G-Squared Statistic for Detecting Dependence, Additive Modeling, and Calibration Concordance for Astrophysical Data
AbstractWe present three topics in this thesis, G-squared statistic for independence testing as well as additive modeling, and calibration concordance by multiplicative shrinkage.
Detecting dependence is a fundamental problem. Although the Pearson correlation coefficient is effective for capturing linear dependence, it is powerless for nonlinear or heteroscedastic patterns. We introduce G-squared to test whether two univariate random variables are independent and to measure the strength of their relationship. The G-squared statistic is almost identical R-squared, for linear relationships with constant error variance, and has the intuitive meaning of the piecewise R-squared. We propose two estimators of G-squared and show their consistency. Simulations demonstrate that G-squared estimators are among the most powerful test statistics compared with several state-of-the-art methods.
We consider a nonparametric additive modeling of a reference function where the number of predictor variables can be larger than the sample size, but the number of nonzero components is comparably small. For each predictor variable, the additive component is approximated by B-spline. The G-squared estimated between each predictor and the response helps determine the knots of the B-spline. For variable selection, we apply the adaptive group least absolute shrinkage and selection operator for which we treat the spline bases of each predictor as a group; we also implement forward selection to find the subset with the minimum Bayesian information criterion value. Empirical studies show that both the approaches work well compared with two other methods.
Calibration data are often obtained by observing several sources with several instruments.

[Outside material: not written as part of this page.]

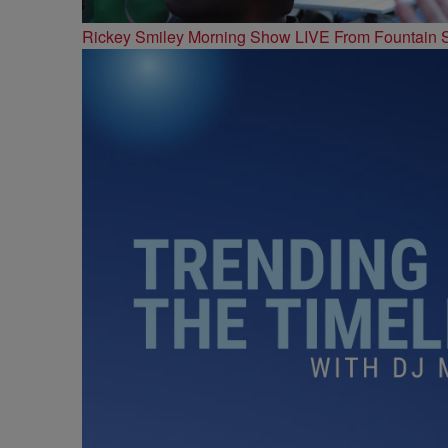
Rickey Smiley Morning Show LIVE From Fountain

Analyzing such data for proper concordance among the instruments is challenging because the physical source models are not perfectly specified and data quality varies in ways that cannot be fully quantified. We propose a log-normal hierarchical model and, for outliers, a more general log-t model. Both permit imperfection in the multiplicative mean modeling to be captured by the residual variance. Analytical solutions which take power shrinkage forms are given in special cases and Markov chain Monte Carlo algorithms are adopted for general cases. We apply our method to several data sets and demonstrate that the proposed model provides useful guidance for astrophysicists.